Segment Open

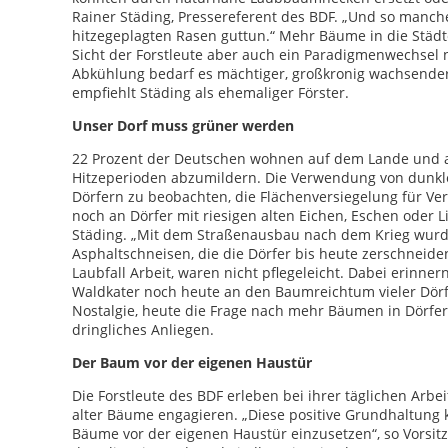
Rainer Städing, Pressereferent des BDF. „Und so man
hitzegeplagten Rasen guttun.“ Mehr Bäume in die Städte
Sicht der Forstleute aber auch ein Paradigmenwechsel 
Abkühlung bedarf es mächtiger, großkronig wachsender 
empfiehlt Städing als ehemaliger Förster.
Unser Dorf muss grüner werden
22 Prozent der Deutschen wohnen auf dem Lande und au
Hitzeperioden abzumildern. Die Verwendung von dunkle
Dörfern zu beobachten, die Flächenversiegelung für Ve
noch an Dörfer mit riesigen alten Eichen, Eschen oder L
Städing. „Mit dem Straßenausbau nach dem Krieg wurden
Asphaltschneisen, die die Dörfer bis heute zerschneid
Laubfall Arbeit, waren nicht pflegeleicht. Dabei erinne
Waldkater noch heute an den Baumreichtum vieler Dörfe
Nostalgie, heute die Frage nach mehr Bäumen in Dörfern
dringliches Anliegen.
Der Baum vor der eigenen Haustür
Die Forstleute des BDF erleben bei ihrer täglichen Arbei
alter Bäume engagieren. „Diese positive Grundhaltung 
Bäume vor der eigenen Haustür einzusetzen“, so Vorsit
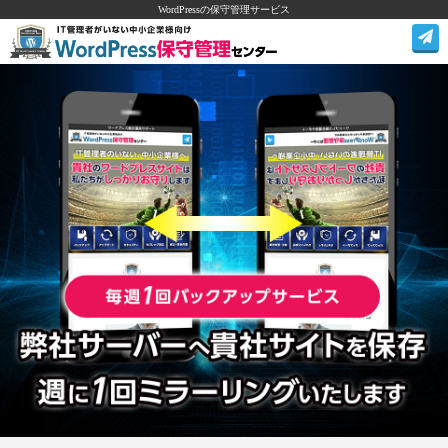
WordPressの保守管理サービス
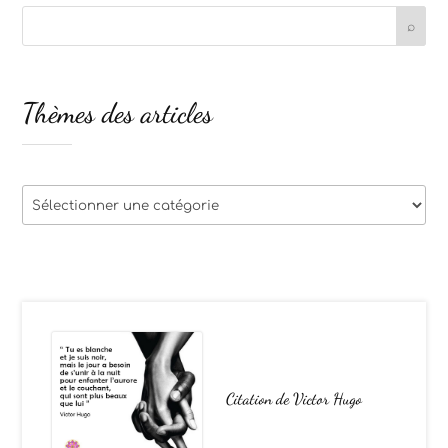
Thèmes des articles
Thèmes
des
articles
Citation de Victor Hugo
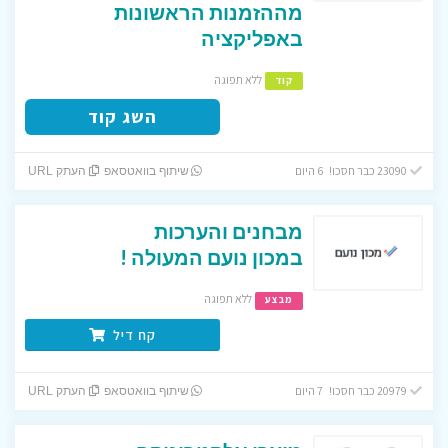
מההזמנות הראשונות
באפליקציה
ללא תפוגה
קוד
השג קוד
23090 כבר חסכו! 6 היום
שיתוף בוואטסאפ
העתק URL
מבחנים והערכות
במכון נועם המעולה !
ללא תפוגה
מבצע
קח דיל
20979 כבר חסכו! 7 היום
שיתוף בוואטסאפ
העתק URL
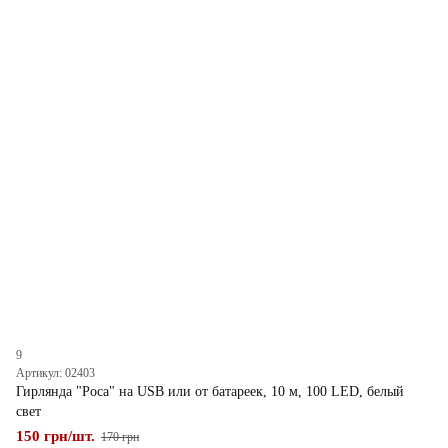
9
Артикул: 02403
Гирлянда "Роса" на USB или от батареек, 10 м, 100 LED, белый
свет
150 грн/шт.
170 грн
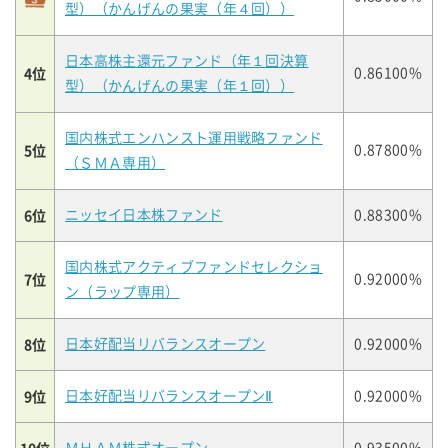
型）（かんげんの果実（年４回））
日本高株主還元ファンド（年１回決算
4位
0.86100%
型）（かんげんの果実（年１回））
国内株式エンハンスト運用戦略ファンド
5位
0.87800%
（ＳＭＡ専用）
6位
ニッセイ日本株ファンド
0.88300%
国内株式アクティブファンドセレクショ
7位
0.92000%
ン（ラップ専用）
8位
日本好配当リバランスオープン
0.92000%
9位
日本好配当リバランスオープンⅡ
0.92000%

Segment Closed

__WHAT YOU ARE ASKED TO DO__
Exact copy, no pictures. Write out the lines in the entries above, starting with the line with "Bäume vor der" and going on through the line with "Артикул: 02403", keeping both.

__COMPLETED EXERCISE__
Bäume vor der eigenen Haustür einzusetzen“, so Vorsit
WordPressの保守管理サービス
Thèmes des articles
Thèmes
des
articles
Citation de Victor Hugo
מההזמנות הראשונות
באפליקציה
ללא תפוגה
קוד
השג קוד
23090 כבר חסכו! 6 היום
שיתוף בוואטסאפ
העתק URL
מבחנים והערכות
במכון נועם המעולה !
ללא תפוגה
מבצע
קח דיל
20979 כבר חסכו! 7 היום
שיתוף בוואטסאפ
העתק URL
9
Артикул: 02403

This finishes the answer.